* _Exercise objective_:
Search the records for the word "Anwalt" and copy each line in which it appears.

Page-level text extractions
== Segment start ==

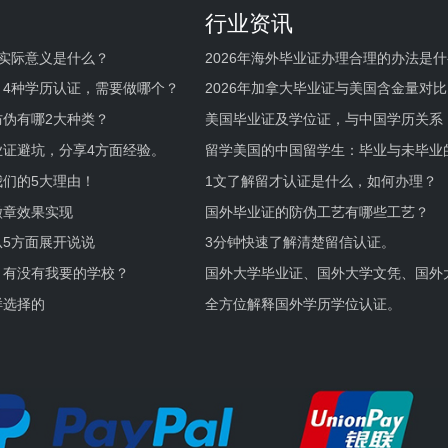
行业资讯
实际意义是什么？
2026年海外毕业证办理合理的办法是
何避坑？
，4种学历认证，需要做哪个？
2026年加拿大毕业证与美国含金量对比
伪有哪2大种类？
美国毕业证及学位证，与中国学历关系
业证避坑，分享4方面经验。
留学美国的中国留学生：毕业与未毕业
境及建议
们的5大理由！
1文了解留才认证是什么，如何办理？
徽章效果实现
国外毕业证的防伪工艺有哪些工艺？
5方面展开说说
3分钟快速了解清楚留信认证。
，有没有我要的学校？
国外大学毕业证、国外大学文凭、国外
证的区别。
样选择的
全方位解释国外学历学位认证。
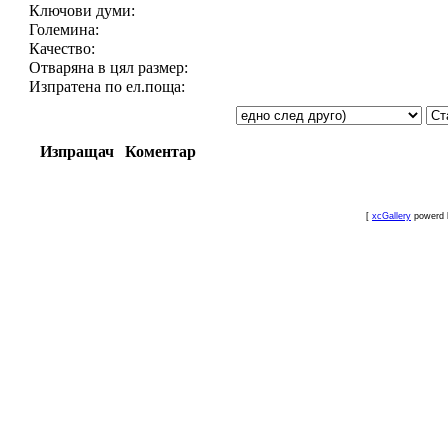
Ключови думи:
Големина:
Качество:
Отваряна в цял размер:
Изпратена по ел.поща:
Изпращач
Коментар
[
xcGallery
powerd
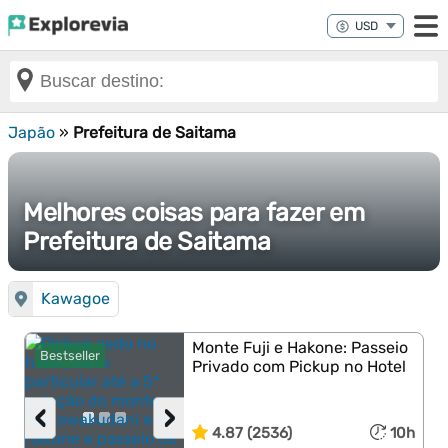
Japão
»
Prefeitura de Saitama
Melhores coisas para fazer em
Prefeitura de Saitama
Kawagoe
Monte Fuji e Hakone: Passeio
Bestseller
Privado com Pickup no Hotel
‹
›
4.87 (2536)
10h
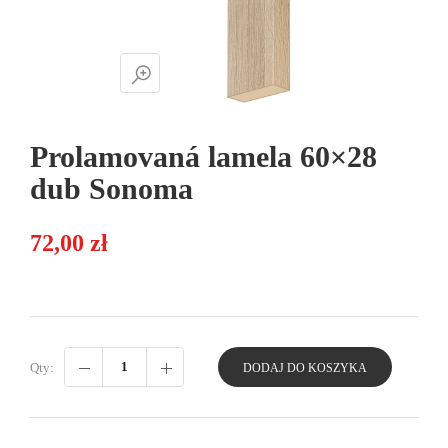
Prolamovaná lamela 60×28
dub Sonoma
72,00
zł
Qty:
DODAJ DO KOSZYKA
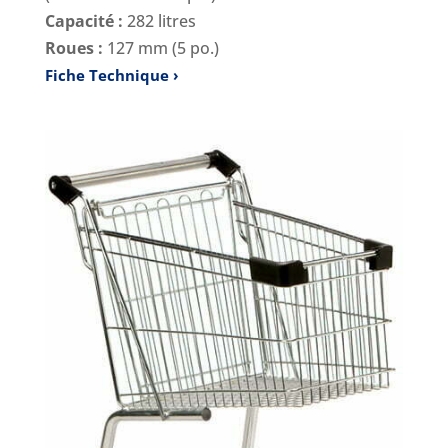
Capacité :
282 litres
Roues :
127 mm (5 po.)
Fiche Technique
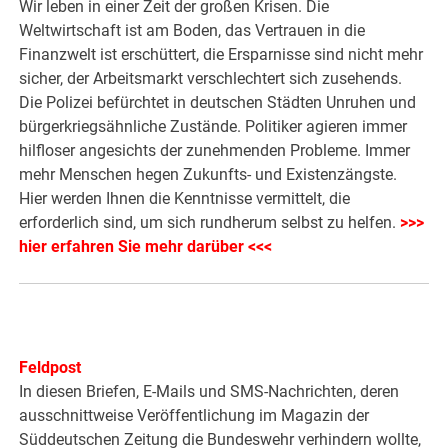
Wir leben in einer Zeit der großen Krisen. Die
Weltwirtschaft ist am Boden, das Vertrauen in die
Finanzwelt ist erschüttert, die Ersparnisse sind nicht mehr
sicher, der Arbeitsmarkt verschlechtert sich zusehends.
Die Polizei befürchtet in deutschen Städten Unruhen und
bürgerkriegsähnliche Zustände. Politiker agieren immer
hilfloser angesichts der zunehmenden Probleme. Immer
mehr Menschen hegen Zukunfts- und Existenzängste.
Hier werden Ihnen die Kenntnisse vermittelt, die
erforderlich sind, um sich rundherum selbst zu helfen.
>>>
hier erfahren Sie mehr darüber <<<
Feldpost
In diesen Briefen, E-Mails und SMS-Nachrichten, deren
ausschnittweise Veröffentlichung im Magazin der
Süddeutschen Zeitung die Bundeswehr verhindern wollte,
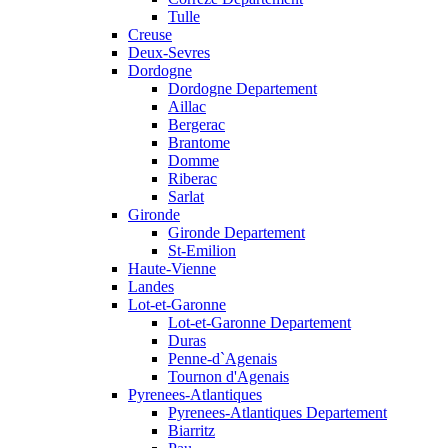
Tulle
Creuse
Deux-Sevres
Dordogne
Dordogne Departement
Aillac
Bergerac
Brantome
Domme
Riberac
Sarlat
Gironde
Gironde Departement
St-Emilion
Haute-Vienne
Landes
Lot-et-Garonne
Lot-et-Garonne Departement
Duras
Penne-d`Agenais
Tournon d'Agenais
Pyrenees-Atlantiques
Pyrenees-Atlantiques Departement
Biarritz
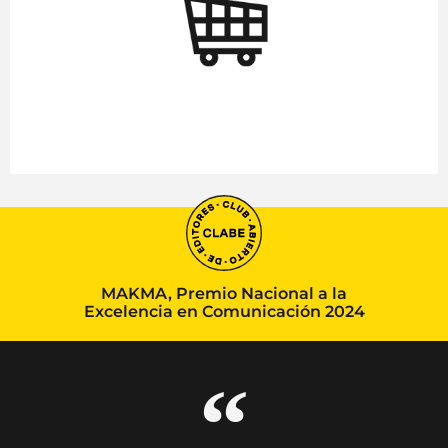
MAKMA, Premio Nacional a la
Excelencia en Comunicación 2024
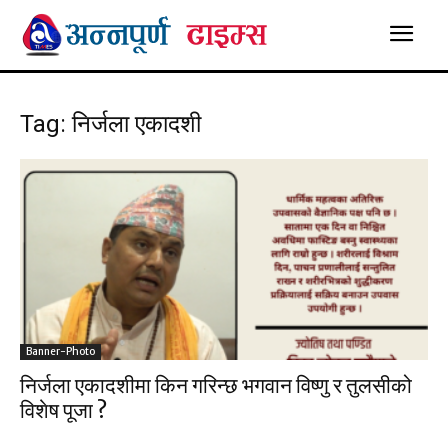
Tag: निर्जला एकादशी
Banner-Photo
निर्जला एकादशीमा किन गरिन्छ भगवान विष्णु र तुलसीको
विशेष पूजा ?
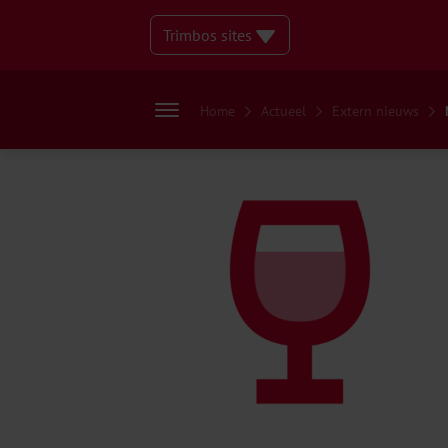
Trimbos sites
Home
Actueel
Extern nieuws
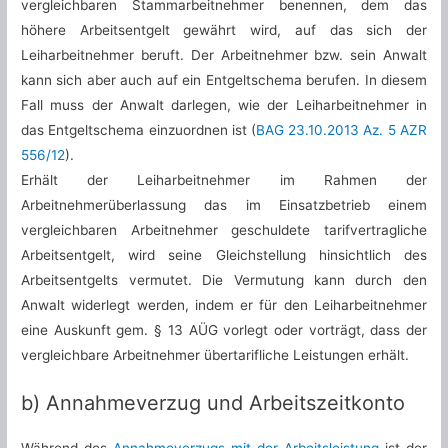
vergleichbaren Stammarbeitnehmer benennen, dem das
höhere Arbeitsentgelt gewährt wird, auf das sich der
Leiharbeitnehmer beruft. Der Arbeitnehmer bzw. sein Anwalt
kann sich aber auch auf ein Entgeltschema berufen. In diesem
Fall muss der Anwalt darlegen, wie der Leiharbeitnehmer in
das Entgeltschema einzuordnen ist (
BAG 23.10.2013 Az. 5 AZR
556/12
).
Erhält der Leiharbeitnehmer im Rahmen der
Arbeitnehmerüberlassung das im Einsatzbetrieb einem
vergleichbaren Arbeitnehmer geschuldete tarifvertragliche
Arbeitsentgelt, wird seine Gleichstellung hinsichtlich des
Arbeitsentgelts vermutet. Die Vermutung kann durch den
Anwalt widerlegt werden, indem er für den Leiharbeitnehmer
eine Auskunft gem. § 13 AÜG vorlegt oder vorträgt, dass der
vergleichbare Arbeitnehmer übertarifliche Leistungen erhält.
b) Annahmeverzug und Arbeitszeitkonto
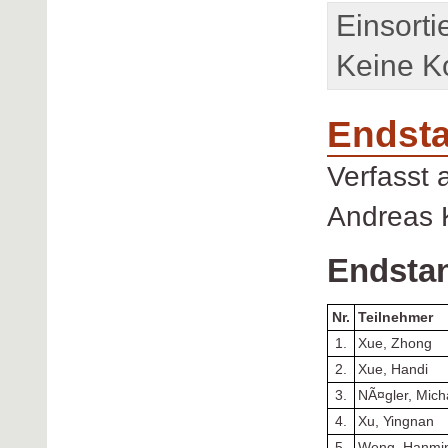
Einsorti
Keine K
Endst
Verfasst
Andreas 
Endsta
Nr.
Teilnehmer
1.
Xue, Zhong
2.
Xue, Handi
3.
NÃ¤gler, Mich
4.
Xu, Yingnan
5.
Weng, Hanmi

== Segment end ==
== Segment start ==

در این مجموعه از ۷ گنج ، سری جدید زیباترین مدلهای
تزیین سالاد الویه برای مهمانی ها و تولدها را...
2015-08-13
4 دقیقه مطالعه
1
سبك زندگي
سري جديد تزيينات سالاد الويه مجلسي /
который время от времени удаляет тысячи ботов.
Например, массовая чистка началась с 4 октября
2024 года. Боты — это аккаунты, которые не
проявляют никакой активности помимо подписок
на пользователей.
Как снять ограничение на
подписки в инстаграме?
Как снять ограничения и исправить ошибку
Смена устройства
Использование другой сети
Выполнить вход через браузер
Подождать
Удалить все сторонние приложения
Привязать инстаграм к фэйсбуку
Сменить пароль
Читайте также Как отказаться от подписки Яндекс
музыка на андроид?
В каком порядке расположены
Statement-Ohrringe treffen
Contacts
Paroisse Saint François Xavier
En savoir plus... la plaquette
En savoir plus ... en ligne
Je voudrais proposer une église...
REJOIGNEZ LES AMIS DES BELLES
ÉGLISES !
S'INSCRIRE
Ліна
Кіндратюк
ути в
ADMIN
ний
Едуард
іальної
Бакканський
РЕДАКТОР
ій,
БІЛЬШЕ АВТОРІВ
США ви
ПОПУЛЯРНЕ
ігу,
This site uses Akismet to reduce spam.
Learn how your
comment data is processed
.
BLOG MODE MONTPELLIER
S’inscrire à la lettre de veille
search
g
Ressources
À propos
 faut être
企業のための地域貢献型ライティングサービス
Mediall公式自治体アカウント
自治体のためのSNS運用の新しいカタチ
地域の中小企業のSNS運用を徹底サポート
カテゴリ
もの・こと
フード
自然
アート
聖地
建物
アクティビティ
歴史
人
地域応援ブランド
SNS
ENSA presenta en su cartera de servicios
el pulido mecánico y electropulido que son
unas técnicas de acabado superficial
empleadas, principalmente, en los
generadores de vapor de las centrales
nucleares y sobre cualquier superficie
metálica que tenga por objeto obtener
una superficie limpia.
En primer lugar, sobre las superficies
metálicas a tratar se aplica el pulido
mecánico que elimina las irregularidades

== Segment end ==

* _Task response_:
Leiharbeitnehmer beruft. Der Arbeitnehmer bzw. sein Anwalt
Fall muss der Anwalt darlegen, wie der Leiharbeitnehmer in
Anwalt widerlegt werden, indem er für den Leiharbeitnehmer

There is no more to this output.